Task directions » Go line by line through the entries below and copy those containing the string "islam".

Saved entries
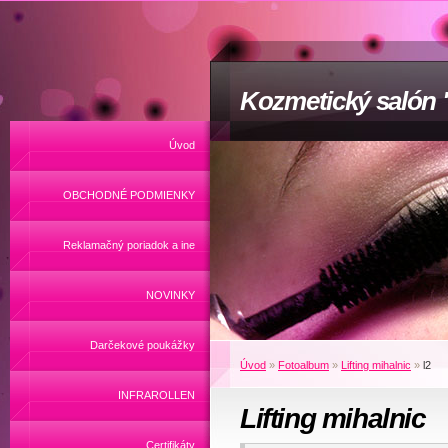
Kozmetický salón
Úvod
OBCHODNÉ PODMIENKY
Reklamačný poriadok a ine
NOVINKY
Darčekové poukážky
Úvod
»
Fotoalbum
»
Lifting mihalnic
»
l2
INFRAROLLEN
Lifting mihalnic
Certifikáty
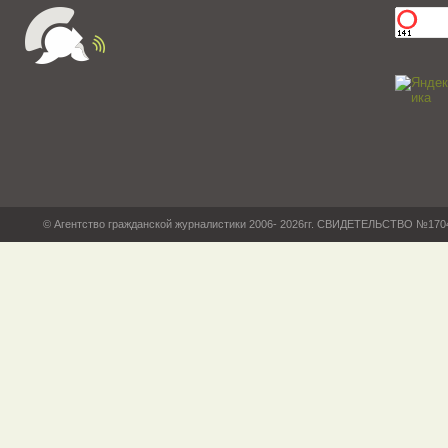
© Агентство гражданской журналистики 2006- 2026гг. СВИДЕТЕЛЬСТВО №17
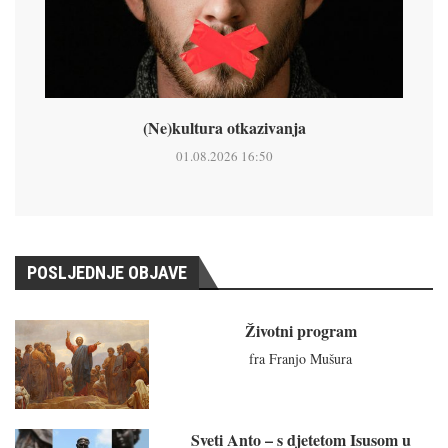
(Ne)kultura otkazivanja
01.08.2026 16:50
POSLJEDNJE OBJAVE
Životni program
fra Franjo Mušura
Sveti Anto – s djetetom Isusom u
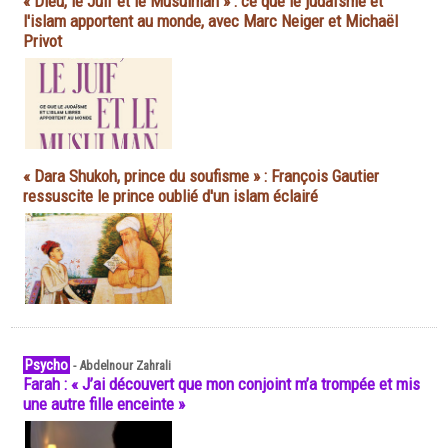
« Dieu, le Juif et le Musulman » : ce que le judaïsme et
l'islam apportent au monde, avec Marc Neiger et Michaël
Privot
« Dara Shukoh, prince du soufisme » : François Gautier
ressuscite le prince oublié d'un islam éclairé
Psycho
-
Abdelnour Zahrali
Farah : « J’ai découvert que mon conjoint m’a trompée et mis
une autre fille enceinte »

Problem solution »
l'islam apportent au monde, avec Marc Neiger et Michaël
ressuscite le prince oublié d'un islam éclairé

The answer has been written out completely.